Fay Sampson’s Family History
This site is a work-in-progress. There is a massive amount to cover. I have included both male and female lines, and some go back 30 generations. Keep coming back for more.
I have numbered the generations working backwards from my own as (1)
WILLIAM FRAUNCEIS and ALICE de la HELE (20)
WILLIAM FRAUNCEIS. Burke’s Landed Gentry tells us that Henry Fraunceis “was father of William Fraunceis, of Frances Court, who m. Alice, dau and heir of Nicholas de la Hele, of Hele, co.Devon, living temp Henry V, by Alice his wife, cousin and heir of William de Percehay, of Combe Florey, and had a son and heir Henry Fraunceis, of Frances Court.” 
William’s father Henry Fraunceis, was the third generation of that name to live at Frances Court (now Francis Court Farm). It lay in Broadclyst parish, south of the present Killerton House.
Cottages at Broadclyst 
We do not know the name of William’s mother, nor whether he had siblings.
His great-grandfather acquired Frances Court in 1243-44. We would conclude from this that William lived around the end of the 14th century. His grandson died in 1457.
His father was Sir Henry, but there is no evidence that William was knighted.
As the only child (or the only one to survive her parents) Alice was heir to both her father and her mother’s estates. The principal manor from the father was Hele. He was the last of that name to hold it.
Her mother was the daughter of the judge Sir Henry Percehay. When Alice’s cousin William die without issue in 1399 the Percehay estates were divided between Alice’s mother and the descendants of her mother’s sister. The estates that came to her mother included: Combe Florey near Taunton, part of Talaton, 5 m from Hele, part of Kitton, west of Welliington, and part of Burlescombe, east of Tiverton.
All these Alice brought to her marriage with William Fraunceis. Combe Florey eventually became the family seat.

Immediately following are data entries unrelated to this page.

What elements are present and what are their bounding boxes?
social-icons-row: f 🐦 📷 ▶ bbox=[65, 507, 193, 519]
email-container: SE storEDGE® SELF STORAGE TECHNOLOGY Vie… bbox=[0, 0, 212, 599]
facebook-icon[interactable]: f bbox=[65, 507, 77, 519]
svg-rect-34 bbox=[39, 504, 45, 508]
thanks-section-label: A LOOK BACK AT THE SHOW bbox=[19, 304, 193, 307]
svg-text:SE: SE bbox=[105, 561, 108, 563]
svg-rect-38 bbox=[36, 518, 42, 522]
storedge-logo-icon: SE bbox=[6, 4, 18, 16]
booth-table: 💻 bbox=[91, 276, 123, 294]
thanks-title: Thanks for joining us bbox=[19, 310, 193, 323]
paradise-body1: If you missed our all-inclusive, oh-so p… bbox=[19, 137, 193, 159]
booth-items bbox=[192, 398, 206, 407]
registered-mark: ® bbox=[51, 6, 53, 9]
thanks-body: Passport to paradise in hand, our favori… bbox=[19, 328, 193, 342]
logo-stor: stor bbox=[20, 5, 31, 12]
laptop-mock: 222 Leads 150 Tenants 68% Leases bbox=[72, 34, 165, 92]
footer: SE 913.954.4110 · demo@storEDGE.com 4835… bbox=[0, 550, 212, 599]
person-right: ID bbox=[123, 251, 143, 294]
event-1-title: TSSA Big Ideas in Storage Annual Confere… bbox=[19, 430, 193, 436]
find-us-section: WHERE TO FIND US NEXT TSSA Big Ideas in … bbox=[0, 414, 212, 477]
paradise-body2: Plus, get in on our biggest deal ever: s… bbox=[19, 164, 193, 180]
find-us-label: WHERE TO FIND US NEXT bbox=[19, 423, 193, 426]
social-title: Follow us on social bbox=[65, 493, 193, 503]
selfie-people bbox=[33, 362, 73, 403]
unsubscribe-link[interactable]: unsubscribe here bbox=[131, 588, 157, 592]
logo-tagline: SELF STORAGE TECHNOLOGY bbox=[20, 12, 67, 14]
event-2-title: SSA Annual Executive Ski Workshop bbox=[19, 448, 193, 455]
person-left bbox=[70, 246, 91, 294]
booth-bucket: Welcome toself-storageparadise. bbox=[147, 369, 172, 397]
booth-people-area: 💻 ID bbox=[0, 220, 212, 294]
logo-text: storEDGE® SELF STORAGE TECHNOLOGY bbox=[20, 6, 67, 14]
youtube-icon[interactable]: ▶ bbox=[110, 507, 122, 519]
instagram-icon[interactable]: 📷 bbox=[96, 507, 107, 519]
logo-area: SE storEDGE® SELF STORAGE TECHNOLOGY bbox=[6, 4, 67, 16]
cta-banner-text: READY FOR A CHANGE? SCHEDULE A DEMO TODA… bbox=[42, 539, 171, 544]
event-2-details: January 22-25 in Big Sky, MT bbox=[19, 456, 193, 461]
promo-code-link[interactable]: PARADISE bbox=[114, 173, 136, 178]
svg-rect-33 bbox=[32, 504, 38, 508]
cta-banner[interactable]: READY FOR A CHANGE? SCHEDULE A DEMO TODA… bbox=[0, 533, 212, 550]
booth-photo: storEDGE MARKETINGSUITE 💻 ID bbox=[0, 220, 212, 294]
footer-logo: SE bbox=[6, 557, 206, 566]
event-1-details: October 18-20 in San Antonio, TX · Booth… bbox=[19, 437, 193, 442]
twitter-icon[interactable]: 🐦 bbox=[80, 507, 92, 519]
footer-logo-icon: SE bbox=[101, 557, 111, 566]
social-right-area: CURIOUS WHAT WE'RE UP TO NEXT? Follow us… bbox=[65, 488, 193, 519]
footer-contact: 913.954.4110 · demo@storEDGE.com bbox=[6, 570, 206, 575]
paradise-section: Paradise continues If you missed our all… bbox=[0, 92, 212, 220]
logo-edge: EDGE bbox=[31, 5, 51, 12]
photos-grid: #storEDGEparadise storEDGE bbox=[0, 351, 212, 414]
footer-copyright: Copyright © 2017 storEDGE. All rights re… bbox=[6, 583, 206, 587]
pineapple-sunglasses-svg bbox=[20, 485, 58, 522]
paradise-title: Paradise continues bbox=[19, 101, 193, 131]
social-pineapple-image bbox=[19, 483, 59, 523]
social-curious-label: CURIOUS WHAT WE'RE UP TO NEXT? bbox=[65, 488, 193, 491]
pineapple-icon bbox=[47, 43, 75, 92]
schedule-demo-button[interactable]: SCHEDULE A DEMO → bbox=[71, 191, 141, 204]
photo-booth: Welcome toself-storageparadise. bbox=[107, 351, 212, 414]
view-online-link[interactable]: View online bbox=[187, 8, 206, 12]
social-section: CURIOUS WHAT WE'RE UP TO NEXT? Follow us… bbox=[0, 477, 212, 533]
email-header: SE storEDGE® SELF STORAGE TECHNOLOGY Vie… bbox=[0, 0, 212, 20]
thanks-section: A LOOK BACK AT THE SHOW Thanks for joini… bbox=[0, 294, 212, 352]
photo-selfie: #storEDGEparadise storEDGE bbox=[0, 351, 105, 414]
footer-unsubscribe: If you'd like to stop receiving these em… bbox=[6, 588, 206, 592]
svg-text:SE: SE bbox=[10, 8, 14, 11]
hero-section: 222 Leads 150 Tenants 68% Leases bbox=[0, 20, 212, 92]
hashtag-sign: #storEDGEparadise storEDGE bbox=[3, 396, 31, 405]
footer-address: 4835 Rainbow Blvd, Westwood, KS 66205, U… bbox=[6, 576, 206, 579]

Alice’s father died in 1413, making it probable that William and Alice’s lifetime spanned the late 14th and the early 15th centuries. This was around the time Richard II, Henry IV, Henry V and Henry VII. Their lifetimes may have covered the Peasants Revolt, the Battle of Agincourt and the victories and death of Joan of Arc.
Their only known child was Henry, who inherited Frances Court from William. There may well have been other children.
We have no information about when William and Alice died.
 Burke’s Genealogical and Historical History of the Landed Gentry, Vol 1. “Gwyn of Ford Abbey”.